Je n’imaginais pas autrement les politiciens de mon pays et je les voyais faire passer l’intelligence avant la force, je les voyais défenseurs de la loi et de la liberté. Je les voyais hugoliens!

La réalité se révéla autre, à ma grande déception et me fis douter de l’avenir de notre  système politique.
A cet égard, je  me souviens tout particulièrement des premières élections présidentielles de 1959. J’avais enfin atteint l’âge légal pour exercer mon droit de vote. Bourguiba avait enthousiasmé et transporté  l’adolescent que j’étais lors ce mémorable et historique discours du 13 janvier 1952,  au cœur de Bizerte, sur la Piaça, et  dans lequel il parlait de la plainte déposée par la Tunisie à l’ONU et «qu’il fallait faire valider par le sang». N’empêche!  La candidature  de Bourguiba me gênait….parce qu’unique. Inscrit au bureau de vote  de Sidi Ahmed Tijani sur le Vieux Port de Bizerte, je fis  sensation sur les membres du bureau en entrant dans l’isoloir …qui était là apparemment  à  titre de décoration ! Protégé des regards, j’ai soigneusement raturé mon bulletin afin d’en faire un nul et l’ai  glissé  dans l’urne. Le  lendemain, je courus à la Municipalité pour consulter les résultats. A ma  stupéfaction, pour mon bureau de vote, aucun bulletin nul n’était recensé.

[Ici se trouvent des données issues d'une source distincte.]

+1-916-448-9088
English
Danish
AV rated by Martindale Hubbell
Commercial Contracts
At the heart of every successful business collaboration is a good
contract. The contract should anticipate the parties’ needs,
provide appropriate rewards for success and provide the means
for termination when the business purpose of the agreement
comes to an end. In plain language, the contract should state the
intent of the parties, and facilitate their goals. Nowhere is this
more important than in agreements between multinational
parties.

Inutile de décrire mon amère  déception. J’étais fier de voter. J’étais fier de pouvoir m’exprimer en tant que citoyen libéré du joug colonial. J’étais fier de participer à la marche de  mon pays enfin indépendant, après ces luttes et ces martyrs  dont on me parlait si souvent dans ma famille,  proche de celle du leader Habib Bougatfa. Dans cette ville où la présence des Français, de leurs soldats, de leur marine de guerre  était si oppressante, si humiliante…. Avec la caserne Maurand pointée sur la médina et  sur Houmet Echourfa,  les arrogants forts militaires de Koudia, Nador, la base aérienne de Sidi Ahmed….

J’appris plus tard que les urnes avaient été dirigées vers le gouvernorat où eut lieu le dépouillement. Un proche parent avait été désigné pour faire partie d’une vague   commission de contrôle des élections. Il me raconta,  plus tard,  que son «contrôle» a consisté à attendre, dans une pièce glaciale  du gouvernorat,   avec le reste de la commission,  que le maître des lieux  les fasse  appeler pour signer le procès-verbal d’opérations….. auxquelles ils n’avaient pas assisté. L’historien Jean Ganiage, ancien professeur à la Faculté des Lettres de Tunis écrit : «Aux élections de novembre 1959, Habib Bourguiba, seul candidat à la présidence se fit confirmer son mandat par 99,8% des votants. Les listes du Néo-Destour enlevèrent avec la même facilité les 90 sièges de l’Assemblée. La façade démocratique n’était qu’un décor destiné à faire illusion au dehors. Les apparences étant sauves, la terminologie officielle servait seulement à masquer la toute-puissance d’un homme servi par l’appareil solide d’un parti totalitaire». (in « Histoire contemporaine du Maghreb de 1830 à nos jours», Fayard, Paris, 1994, p. 566)

Les abstentionnistes et notamment les jeunes qui ont zappé cette occasion de donner leur avis devraient méditer sur ce passé récent et réaliser  que rien ne tombe du ciel.

Car aujourd’hui, enfin, notre pays donne l’exemple s’agissant de la démocratie affirme l’éditorial du Monde (24 décembre 2014, p. 25). De quoi donner chaud au cœur de tous les patriotes. Surtout quand on regarde les terribles évènements qui ensanglantent malheureusement tant de pays du  monde arabe.

** Voir le site de Leaders 14 octobre 2014.